*** Data extract Section Begins ***
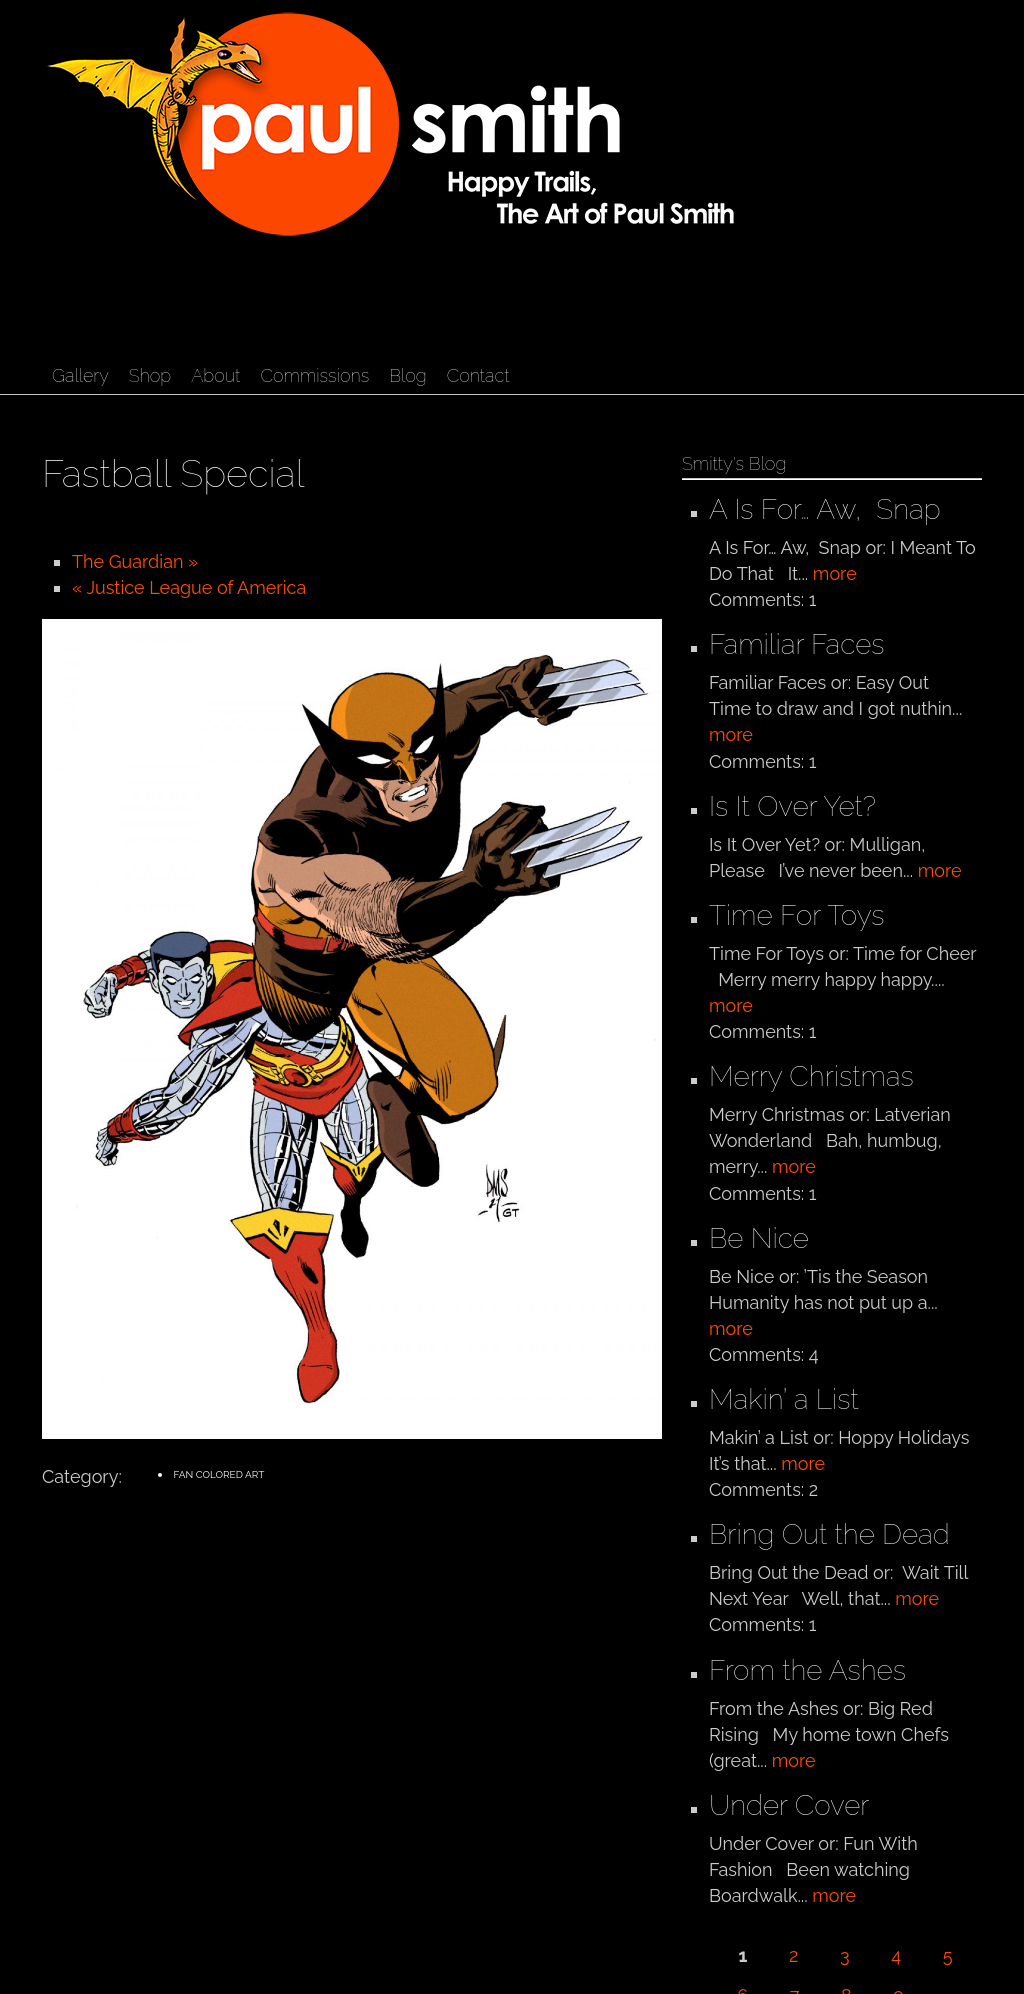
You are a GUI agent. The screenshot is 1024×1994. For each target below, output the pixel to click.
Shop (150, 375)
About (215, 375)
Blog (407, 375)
*** Data extract Section Ends ***
*** Data extract Section Begins ***
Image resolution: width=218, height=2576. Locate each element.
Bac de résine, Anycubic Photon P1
*** Data extract Section Ends ***
[To do]:
The answer should consist of all lines from the records above that hold the word "each".

[Solved problem]:
You are a GUI agent. The screenshot is 1024×1994. For each target below, output the pixel to click.
Image resolution: width=218, height=2576. Locate each element.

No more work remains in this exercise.